Reminds me of a movie I saw as a kid. Can't remember the exact situation. But some celebrity, super-hero or whatever got asked by a journalist something ala "why did you say you hate this city?" and they answered "I have never said 'I hate this city'". Then what was aired was the last of that sentence, only the 'I hate this city' part.
Should, but nobody will watch that unless they themselves are investigative journalists. It adds a lot of noise to something that's already low on signal.
Eventually they'll figure out at what street corner to stand to find people with the leanings they want to film, if they're intent on coloring the reporting. At some point you'll also have to let go and trust the reporter or the outlet they work for, which admittedly is an increasingly challenging decision, these days.
They don't need to do that. Interviewing people on the street already selects for the kind of people who wander around shopping malls in the middle of a weekday, ie those who don't work 9-5, very much not a cross-section of society.
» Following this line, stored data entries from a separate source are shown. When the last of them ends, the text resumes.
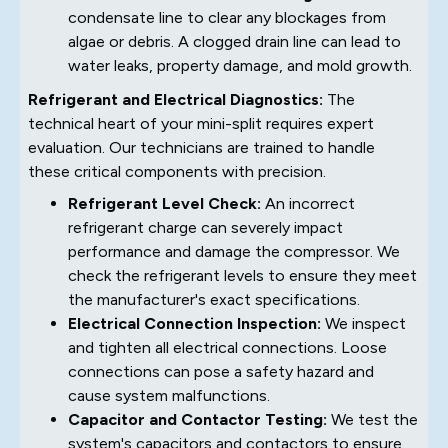
condensate line to clear any blockages from
algae or debris. A clogged drain line can lead to
water leaks, property damage, and mold growth.
Refrigerant and Electrical Diagnostics:
The
technical heart of your mini-split requires expert
evaluation. Our technicians are trained to handle
these critical components with precision.
Refrigerant Level Check:
An incorrect
refrigerant charge can severely impact
performance and damage the compressor. We
check the refrigerant levels to ensure they meet
the manufacturer's exact specifications.
Electrical Connection Inspection:
We inspect
and tighten all electrical connections. Loose
connections can pose a safety hazard and
cause system malfunctions.
Capacitor and Contactor Testing:
We test the
system's capacitors and contactors to ensure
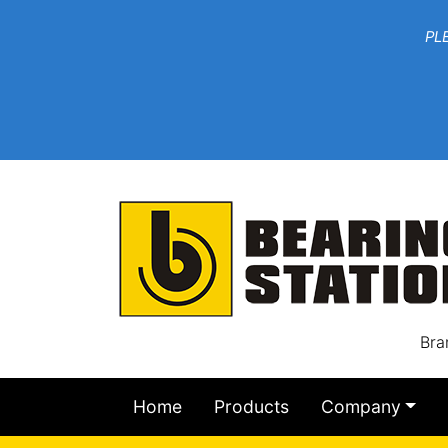
***W
PLEASE EMAIL YOU
At th
Bra
Home
Products
Company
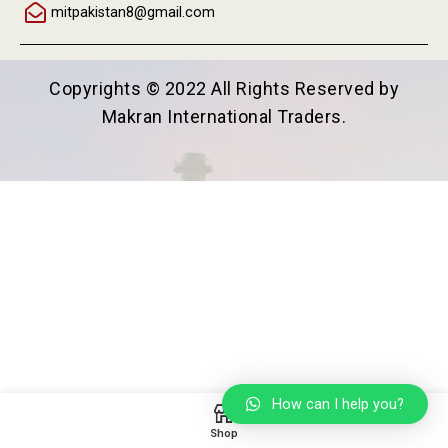
mitpakistan8@gmail.com
Copyrights © 2022 All Rights Reserved by
Makran International Traders.
How can I help you?
Shop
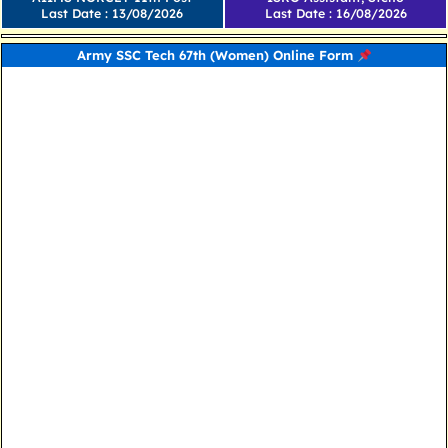
Last Date : 13/08/2026
Last Date : 16/08/2026
Army SSC Tech 67th (Women) Online Form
The sooner vox pops disappear altogether the better.
I got interviewed for one of these man in the street things for a local newspaper. I had just completed jury duty and was about to grab an early lunch and head into work. The reporter paraphrased my words very slightly when it went to print but the intent and meaning was the same so no complaints from me.
so that the audience can know which opinions were kept and which were removed.
Let's be honest, you already know that just from the context of the question and which show is doing the interview. If the audience is deceived it's only because they want to be.
Most people answering a 2014 poll (hopefully uniformly sampled) could not locate Ukraine on a map of the world, with many placing it in Africa, East Asia, Greenland or even the US; but the more interesting part was that the farther from its actual location was people's guess, the more they were supportive of US military intervention in Ukraine.
In my less pessimistic moments I like to think that many are not quite that uninformed and the interviewers find enough by sheer numbers interviewed.
What gets me is how easily inexperienced people are led to saying exactly what the interviewer wants. And it is blatant: they don't even pretend that isn't what they are doing on live news anymore.
It's not needed for everybody to watch this footage, summary video can be presented. It just should be linked somewhere for those who want to see the results and verify summary themselves.
It might be enough. Like open source - not everybody needs to read the source code, it is enough when one knowledgeable person does that and makes a stink when they find something fishy.
Very much this. "The average person won't ..." is a huge fallacy. This also applies to repair (that knowledgeable people are able to do it is enough because they can sell it as a service at economically viable prices).
The footage is for verification only. No one will watch the whole thing, but people can scan through it and notice if the conclusion most people are giving different from the edited shorter final production video.